Next, the flow operation of the synchronization signal generator 8 will be described with reference to FIG. FIG. 5 is a flowchart showing the control procedure of the synchronization signal generator 8.
In step S1, a vertical synchronization signal VSYNC2 is output from the vertical synchronization signal generation unit 88 based on the sequence of the vertical synchronization signal generation unit 88 of the previous frame, and processing of lines in the frame is started.

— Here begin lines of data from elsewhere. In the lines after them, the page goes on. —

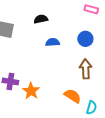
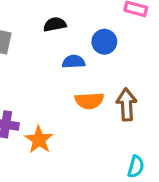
blue circle: (85, 39) -> (104, 42), moved
orange semicircle: (73, 96) -> (89, 101), moved, turned 144

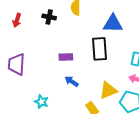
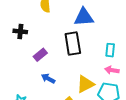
black cross: (49, 17) -> (20, 31), moved
purple rectangle: (66, 57) -> (40, 55), turned -32

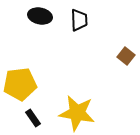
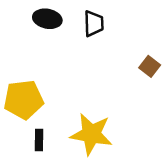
black rectangle: (33, 118) -> (39, 140), turned 36

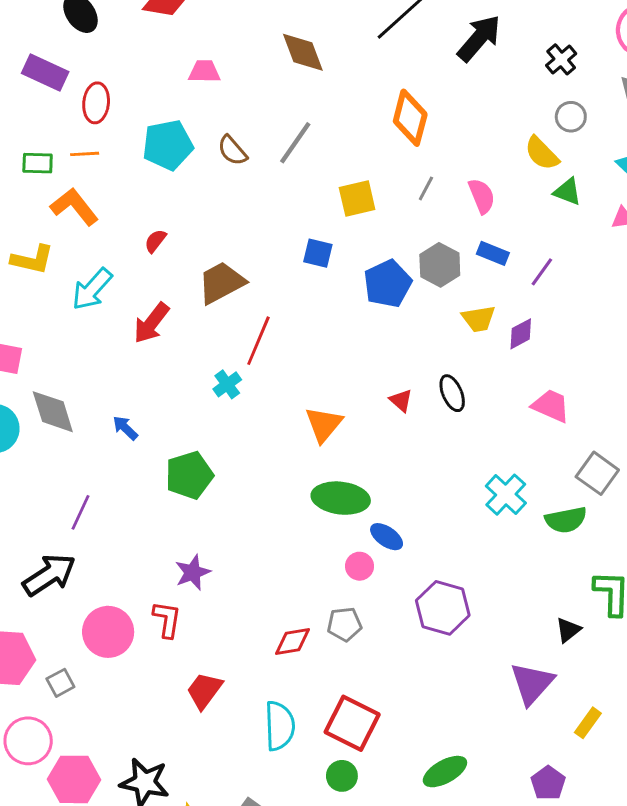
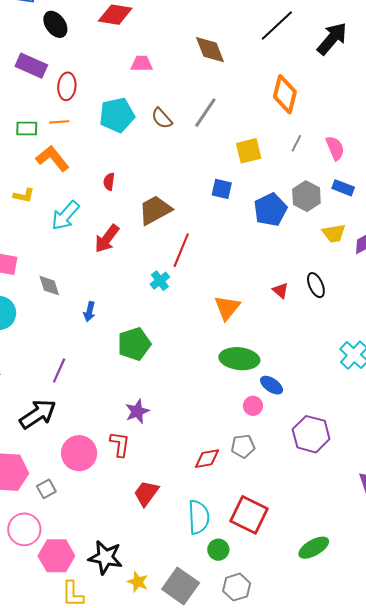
red semicircle: (155, 241) -> (109, 182), turned -30
yellow L-shape: (32, 260) -> (24, 195), size x0.7
gray diamond: (53, 412) -> (49, 286), moved, size x0.7
blue arrow: (125, 428) -> (89, 312), turned -120
green circle: (342, 776) -> (218, 550), moved

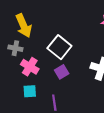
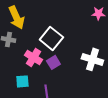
pink cross: (30, 67) -> (33, 57), moved

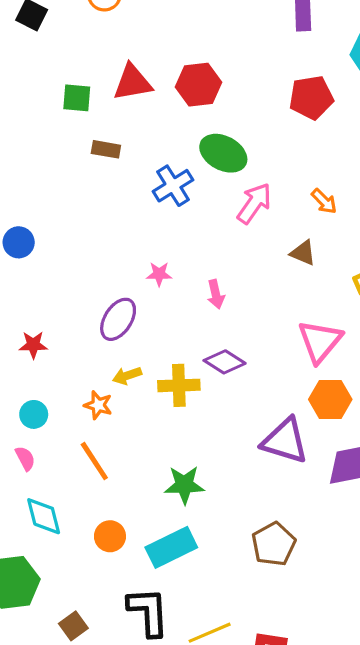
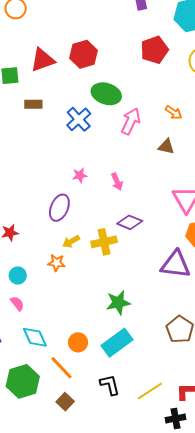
orange line: (94, 461) -> (61, 368), moved
black L-shape: (148, 612) -> (110, 385), size x0.7

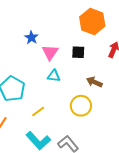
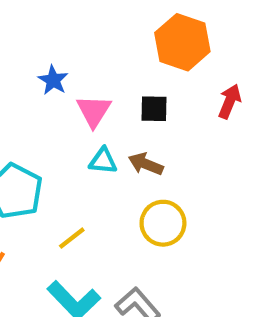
brown arrow: (94, 82) -> (146, 164), moved

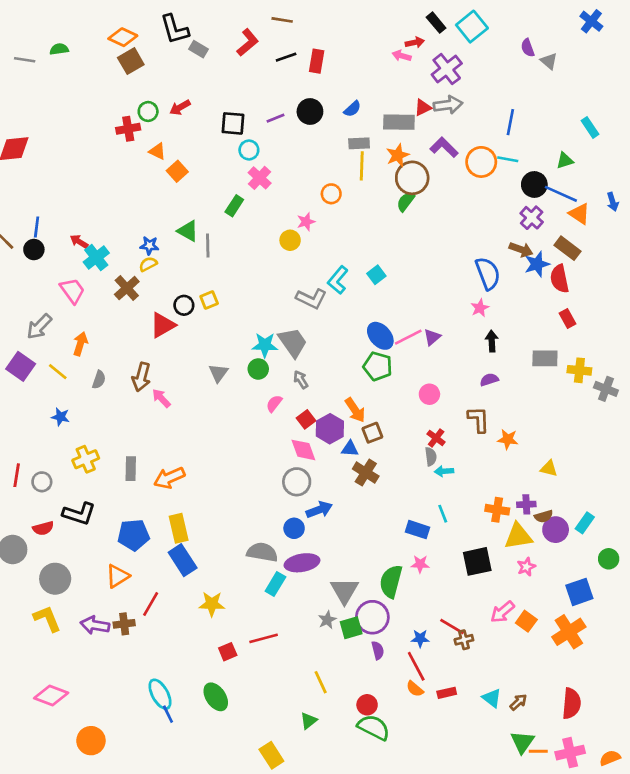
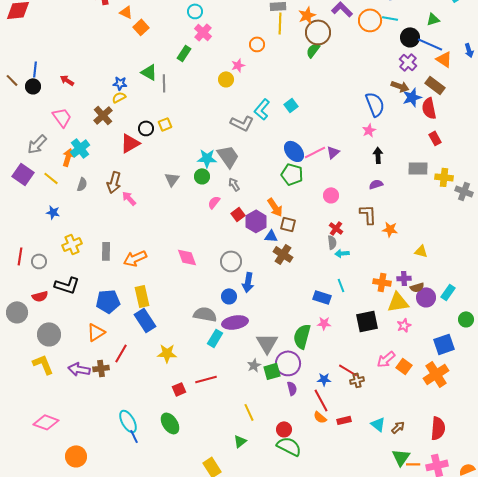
cyan cross: (96, 257) -> (80, 148), moved
brown square: (372, 433) -> (288, 224), turned 35
pink diamond: (303, 450) -> (187, 257), moved
blue arrow: (319, 510) -> (248, 282), turned 120

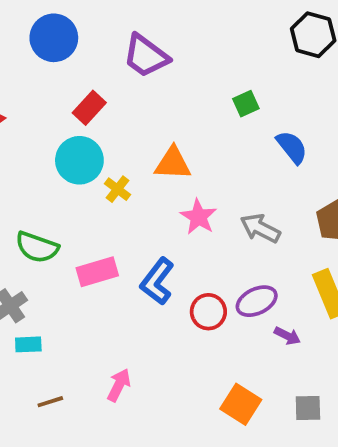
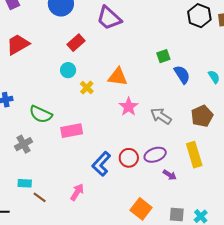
green square: (246, 104) -> (163, 56), moved
cyan circle: (79, 160) -> (68, 70), size x0.6
blue L-shape: (157, 281) -> (101, 164), moved
cyan rectangle: (28, 344) -> (25, 183), moved
brown line: (50, 402) -> (40, 197), turned 48

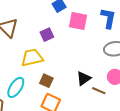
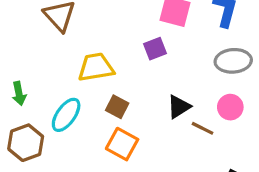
purple square: (47, 35) -> (155, 49), moved

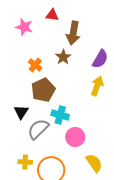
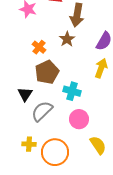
cyan cross: (60, 115) -> (72, 91), moved

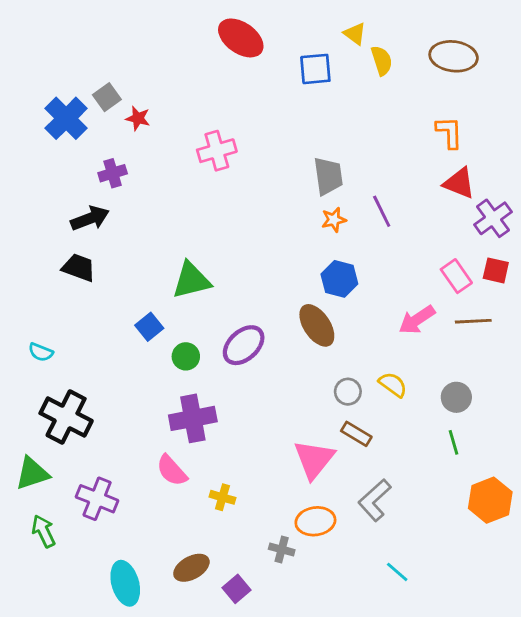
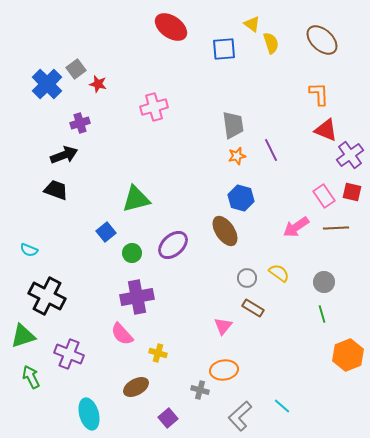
brown ellipse: (454, 56) -> (322, 40), turned 36
pink triangle: (314, 459) -> (223, 326), size x0.6
gray L-shape: (375, 500) -> (240, 416), moved
brown ellipse: (191, 568) -> (136, 387), moved

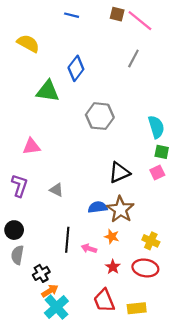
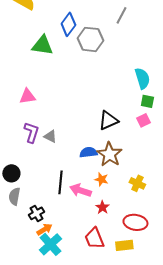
gray hexagon: (100, 116) -> (90, 39), moved
purple L-shape: (20, 186) -> (31, 132), moved
pink arrow: (89, 248) -> (80, 190), size x1.5
red ellipse: (145, 268) -> (135, 222), moved

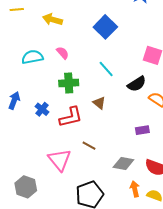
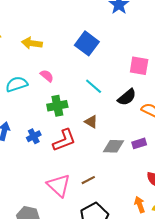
blue cross: (42, 109) -> (34, 136), turned 32
brown line: (89, 146) -> (88, 180), moved, turned -48
gray diamond: (123, 164) -> (114, 146), moved

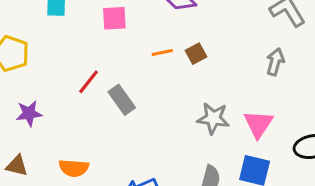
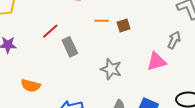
gray star: (213, 118) -> (111, 69), moved
pink triangle: (258, 124) -> (156, 62), moved, turned 30

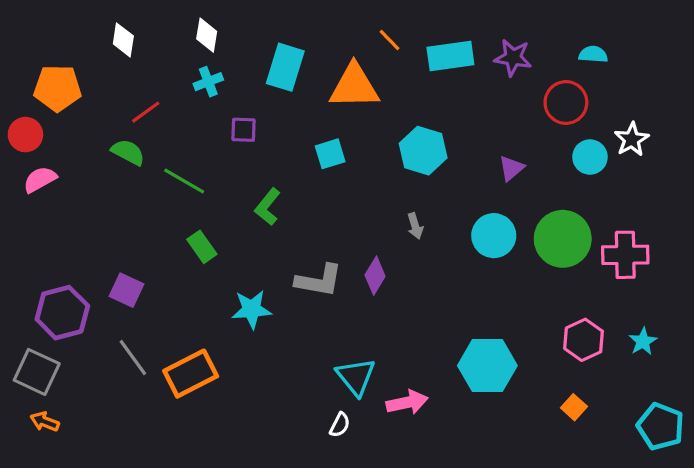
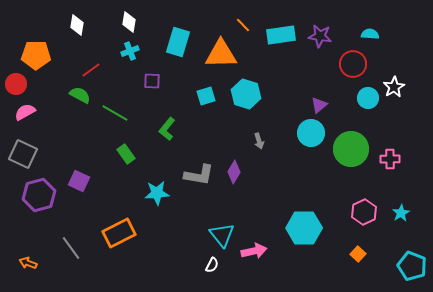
cyan hexagon: (423, 151) -> (246, 94), moved
cyan circle: (494, 236) -> (311, 133), moved
pink cross: (625, 255) -> (390, 159), size x0.7
gray line: (133, 357) -> (71, 248), moved
gray square: (37, 372) -> (23, 154), moved

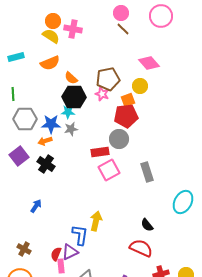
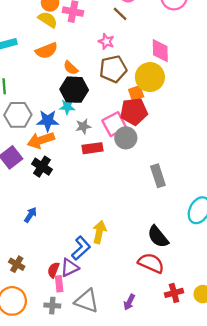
brown line: (123, 29) -> (120, 14), moved
pink diamond: (149, 63) -> (160, 51), turned 40
yellow circle: (140, 86) -> (150, 77), size x1.6
pink star: (102, 94) -> (106, 41), moved
gray star: (71, 129) -> (83, 126), moved
orange arrow: (45, 141) -> (41, 140), size x1.6
red rectangle: (100, 152) -> (93, 148), moved
pink square: (109, 170) -> (114, 124), moved
black semicircle: (147, 225) -> (158, 237), size x1.5
blue L-shape: (80, 235) -> (81, 248), turned 40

  In step S2, the pixel counter 81 and the line counter 86 are initialized in accordance with the output of the vertical synchronization signal VSYNC2 from the vertical synchronization signal generator 88.

  In step S3, it is determined whether or not the second time information TM2 is a line for comparing the synchronization signal time information value TMS. Specifically, the line number comparison unit 87 compares the line count value LCNT with an integer multiple of the predetermined line number k−1, and the line count value LCNT is an integral multiple of the predetermined line number k−1. If so, the process proceeds to step S6; otherwise, the process proceeds to step S4.

  In step S4, it is determined whether or not the pixel count value PCNT from the pixel counter 81 has reached a specified number, that is, the number of pixels per line. Specifically, the pixel number comparison unit 82 determines whether the pixel count value PCNT from the pixel counter 81 has reached the pixel number m−1, and the pixel count value PCNT has reached the pixel number m−1. In step S8, the process proceeds to step S5. Otherwise, the process proceeds to step S5.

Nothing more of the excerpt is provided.